» **Task details**
Write the records out exactly, so that no picture remains in the copy.

==== Source data

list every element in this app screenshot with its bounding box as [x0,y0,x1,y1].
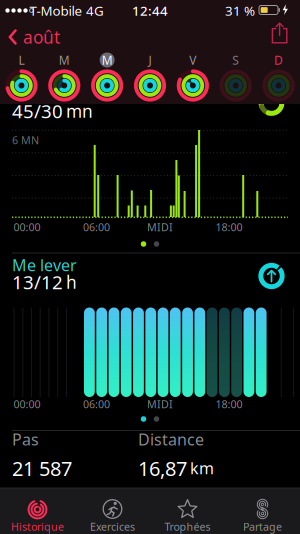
staticText: 06:00 [83,220,110,234]
staticText: 00:00 [14,220,40,234]
button[interactable]: Exercices [75,488,150,534]
button[interactable]: Jeudi [132,68,168,104]
staticText: 18:00 [216,220,242,234]
staticText: 6 MN [12,133,39,147]
staticText: 45/30 [12,99,63,123]
staticText: 21 587 [12,455,72,481]
staticText: Me lever [12,254,77,276]
staticText: 12:44 [132,2,168,19]
staticText: Distance [138,429,204,450]
button[interactable]: Samedi [218,68,254,104]
staticText: Trophées [164,519,210,534]
staticText: MIDI [147,220,173,234]
staticText: 18:00 [216,397,242,411]
staticText: Historique [11,519,64,534]
button[interactable]: Historique [0,488,75,534]
staticText: 31 % [225,2,255,19]
staticText: M [59,52,70,68]
button[interactable]: Mardi [46,68,82,104]
staticText: D [274,52,283,68]
staticText: h [66,270,77,294]
button[interactable]: Mercredi [89,68,125,104]
button[interactable]: Trophées [150,488,225,534]
button[interactable]: Dimanche [261,68,297,104]
staticText: Partage [243,519,282,534]
staticText: J [148,52,152,68]
button[interactable]: Partage [225,488,300,534]
staticText: mn [66,100,93,122]
staticText: S [232,52,239,68]
staticText: M [102,52,113,68]
staticText: MIDI [147,397,173,411]
staticText: 06:00 [83,397,110,411]
staticText: V [189,52,196,68]
staticText: km [190,458,214,479]
staticText: 13/12 [12,270,63,294]
staticText: 4G [86,2,104,19]
staticText: T-Mobile [30,2,82,19]
button[interactable]: Me lever [256,260,288,292]
staticText: Pas [12,429,39,450]
staticText: 00:00 [14,397,40,411]
button[interactable]: Lundi [3,68,39,104]
button[interactable]: Retour août [8,22,88,52]
staticText: 16,87 [138,455,187,481]
button[interactable]: Vendredi [175,68,211,104]
staticText: Exercices [90,519,135,534]
staticText: août [23,26,60,48]
button[interactable]: Partager [264,19,294,49]
staticText: L [18,52,24,68]
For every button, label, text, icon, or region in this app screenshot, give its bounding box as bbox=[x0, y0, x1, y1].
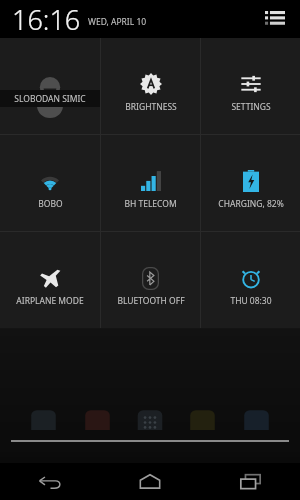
button[interactable]: Wi-Fi BOBO bbox=[0, 135, 100, 231]
button[interactable]: Back bbox=[0, 463, 100, 500]
button[interactable]: Recent apps bbox=[200, 463, 300, 500]
button[interactable]: Airplane mode bbox=[0, 232, 100, 328]
staticText: THU 08:30 bbox=[230, 295, 272, 307]
button[interactable]: Notifications list bbox=[260, 4, 290, 34]
button[interactable]: Brightness bbox=[101, 38, 200, 134]
button[interactable]: Battery bbox=[201, 135, 300, 231]
staticText: CHARGING, 82% bbox=[218, 198, 284, 210]
button[interactable]: User Slobodan Simic bbox=[0, 73, 100, 107]
button[interactable]: Settings bbox=[201, 38, 300, 134]
staticText: AIRPLANE MODE bbox=[16, 295, 84, 307]
button[interactable]: User Slobodan Simic bbox=[0, 38, 100, 134]
button[interactable]: Alarm bbox=[201, 232, 300, 328]
button[interactable]: Mobile network bbox=[101, 135, 200, 231]
button[interactable]: Collapse quick settings bbox=[0, 430, 300, 452]
staticText: SETTINGS bbox=[231, 101, 271, 113]
staticText: BRIGHTNESS bbox=[125, 101, 177, 113]
button[interactable]: Home bbox=[100, 463, 200, 500]
staticText: 16:16 bbox=[12, 1, 81, 38]
button[interactable]: Bluetooth off bbox=[101, 232, 200, 328]
staticText: SLOBODAN SIMIC bbox=[14, 93, 86, 105]
staticText: BLUETOOTH OFF bbox=[117, 295, 185, 307]
staticText: WED, APRIL 10 bbox=[88, 16, 147, 28]
staticText: BOBO bbox=[38, 198, 63, 210]
staticText: BH TELECOM bbox=[124, 198, 177, 210]
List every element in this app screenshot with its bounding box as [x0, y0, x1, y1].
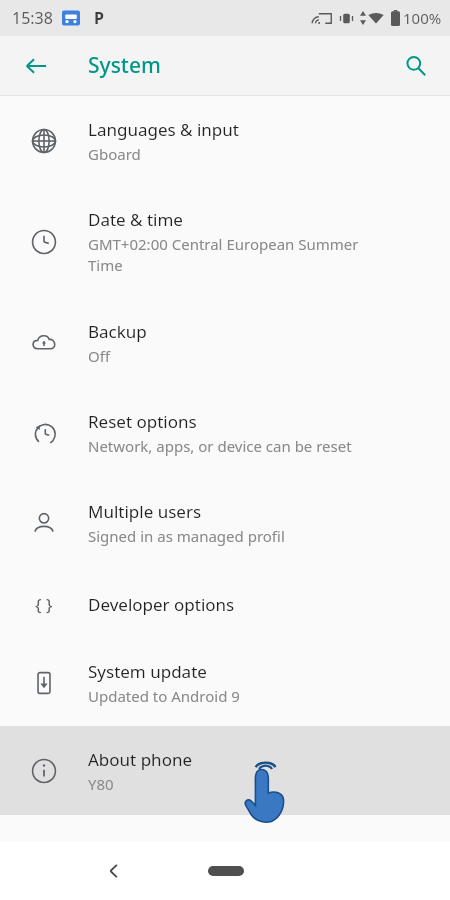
staticText: About phone: [88, 748, 193, 771]
staticText: Off: [88, 346, 111, 366]
staticText: Signed in as managed profil: [88, 526, 285, 546]
button[interactable]: Back: [12, 42, 60, 90]
staticText: 100%: [403, 8, 442, 28]
button[interactable]: Backup: [0, 298, 450, 388]
button[interactable]: System update: [0, 640, 450, 726]
button[interactable]: Multiple users: [0, 478, 450, 568]
button[interactable]: Reset options: [0, 388, 450, 478]
staticText: GMT+02:00 Central European Summer Time: [88, 234, 359, 276]
staticText: Backup: [88, 320, 147, 343]
button[interactable]: Search: [392, 42, 440, 90]
staticText: Reset options: [88, 410, 197, 433]
button[interactable]: Languages & input: [0, 96, 450, 186]
staticText: Multiple users: [88, 500, 202, 523]
staticText: System update: [88, 660, 207, 683]
staticText: Languages & input: [88, 118, 239, 141]
staticText: Developer options: [88, 593, 235, 616]
staticText: 15:38: [12, 7, 53, 29]
staticText: System: [88, 51, 161, 80]
button[interactable]: Back: [90, 847, 138, 895]
button[interactable]: Home: [194, 856, 258, 886]
staticText: Updated to Android 9: [88, 686, 240, 706]
staticText: Network, apps, or device can be reset: [88, 436, 352, 456]
staticText: P: [94, 7, 104, 29]
button[interactable]: About phone: [0, 726, 450, 815]
staticText: Gboard: [88, 144, 141, 164]
staticText: { }: [35, 593, 53, 616]
button[interactable]: { }: [0, 568, 450, 640]
button[interactable]: Date & time: [0, 186, 450, 298]
staticText: Date & time: [88, 208, 183, 231]
staticText: Y80: [88, 774, 114, 794]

========

» **Answer area**
list every element in this app screenshot with its bounding box as [x0,y0,x1,y1].
staticText: 06:00 [83,220,110,234]
staticText: 00:00 [14,220,40,234]
button[interactable]: Exercices [75,488,150,534]
button[interactable]: Jeudi [132,68,168,104]
staticText: 18:00 [216,220,242,234]
staticText: 6 MN [12,133,39,147]
staticText: 45/30 [12,99,63,123]
staticText: 21 587 [12,455,72,481]
staticText: Me lever [12,254,77,276]
staticText: 12:44 [132,2,168,19]
staticText: Distance [138,429,204,450]
button[interactable]: Samedi [218,68,254,104]
staticText: Trophées [164,519,210,534]
staticText: MIDI [147,220,173,234]
staticText: 18:00 [216,397,242,411]
staticText: Historique [11,519,64,534]
button[interactable]: Historique [0,488,75,534]
staticText: 31 % [225,2,255,19]
staticText: M [59,52,70,68]
button[interactable]: Mardi [46,68,82,104]
staticText: D [274,52,283,68]
staticText: h [66,270,77,294]
button[interactable]: Mercredi [89,68,125,104]
button[interactable]: Trophées [150,488,225,534]
button[interactable]: Dimanche [261,68,297,104]
staticText: Partage [243,519,282,534]
staticText: J [148,52,152,68]
button[interactable]: Partage [225,488,300,534]
staticText: mn [66,100,93,122]
staticText: S [232,52,239,68]
staticText: M [102,52,113,68]
staticText: MIDI [147,397,173,411]
staticText: 06:00 [83,397,110,411]
staticText: V [189,52,196,68]
staticText: km [190,458,214,479]
staticText: 13/12 [12,270,63,294]
staticText: 4G [86,2,104,19]
staticText: T-Mobile [30,2,82,19]
button[interactable]: Me lever [256,260,288,292]
staticText: Pas [12,429,39,450]
staticText: 00:00 [14,397,40,411]
button[interactable]: Lundi [3,68,39,104]
button[interactable]: Retour août [8,22,88,52]
staticText: 16,87 [138,455,187,481]
button[interactable]: Vendredi [175,68,211,104]
staticText: Exercices [90,519,135,534]
staticText: août [23,26,60,48]
button[interactable]: Partager [264,19,294,49]
staticText: L [18,52,24,68]
For every button, label, text, icon, or region in this app screenshot, give its bounding box as bbox=[x0, y0, x1, y1].
button[interactable]: Wi-Fi BOBO bbox=[0, 135, 100, 231]
button[interactable]: Back bbox=[0, 463, 100, 500]
button[interactable]: Recent apps bbox=[200, 463, 300, 500]
button[interactable]: Airplane mode bbox=[0, 232, 100, 328]
staticText: THU 08:30 bbox=[230, 295, 272, 307]
button[interactable]: Notifications list bbox=[260, 4, 290, 34]
button[interactable]: Brightness bbox=[101, 38, 200, 134]
button[interactable]: Battery bbox=[201, 135, 300, 231]
staticText: CHARGING, 82% bbox=[218, 198, 284, 210]
button[interactable]: User Slobodan Simic bbox=[0, 73, 100, 107]
button[interactable]: Settings bbox=[201, 38, 300, 134]
staticText: AIRPLANE MODE bbox=[16, 295, 84, 307]
button[interactable]: User Slobodan Simic bbox=[0, 38, 100, 134]
button[interactable]: Alarm bbox=[201, 232, 300, 328]
button[interactable]: Mobile network bbox=[101, 135, 200, 231]
button[interactable]: Collapse quick settings bbox=[0, 430, 300, 452]
staticText: SETTINGS bbox=[231, 101, 271, 113]
staticText: BRIGHTNESS bbox=[125, 101, 177, 113]
button[interactable]: Home bbox=[100, 463, 200, 500]
staticText: 16:16 bbox=[12, 1, 81, 38]
button[interactable]: Bluetooth off bbox=[101, 232, 200, 328]
staticText: SLOBODAN SIMIC bbox=[14, 93, 86, 105]
staticText: BLUETOOTH OFF bbox=[117, 295, 185, 307]
staticText: WED, APRIL 10 bbox=[88, 16, 147, 28]
staticText: BOBO bbox=[38, 198, 63, 210]
staticText: BH TELECOM bbox=[124, 198, 177, 210]
List every element in this app screenshot with its bounding box as [x0, y0, x1, y1].
staticText: About phone: [88, 748, 193, 771]
staticText: Off: [88, 346, 111, 366]
staticText: Signed in as managed profil: [88, 526, 285, 546]
button[interactable]: Back: [12, 42, 60, 90]
staticText: 100%: [403, 8, 442, 28]
button[interactable]: Backup: [0, 298, 450, 388]
button[interactable]: System update: [0, 640, 450, 726]
button[interactable]: Multiple users: [0, 478, 450, 568]
button[interactable]: Reset options: [0, 388, 450, 478]
staticText: GMT+02:00 Central European Summer Time: [88, 234, 359, 276]
staticText: Backup: [88, 320, 147, 343]
button[interactable]: Search: [392, 42, 440, 90]
staticText: Reset options: [88, 410, 197, 433]
button[interactable]: Languages & input: [0, 96, 450, 186]
staticText: Multiple users: [88, 500, 202, 523]
staticText: System update: [88, 660, 207, 683]
staticText: Languages & input: [88, 118, 239, 141]
staticText: Developer options: [88, 593, 235, 616]
staticText: 15:38: [12, 7, 53, 29]
staticText: System: [88, 51, 161, 80]
button[interactable]: Back: [90, 847, 138, 895]
button[interactable]: Home: [194, 856, 258, 886]
staticText: Updated to Android 9: [88, 686, 240, 706]
staticText: Network, apps, or device can be reset: [88, 436, 352, 456]
staticText: P: [94, 7, 104, 29]
button[interactable]: About phone: [0, 726, 450, 815]
staticText: Gboard: [88, 144, 141, 164]
staticText: { }: [35, 593, 53, 616]
button[interactable]: { }: [0, 568, 450, 640]
button[interactable]: Date & time: [0, 186, 450, 298]
staticText: Date & time: [88, 208, 183, 231]
staticText: Y80: [88, 774, 114, 794]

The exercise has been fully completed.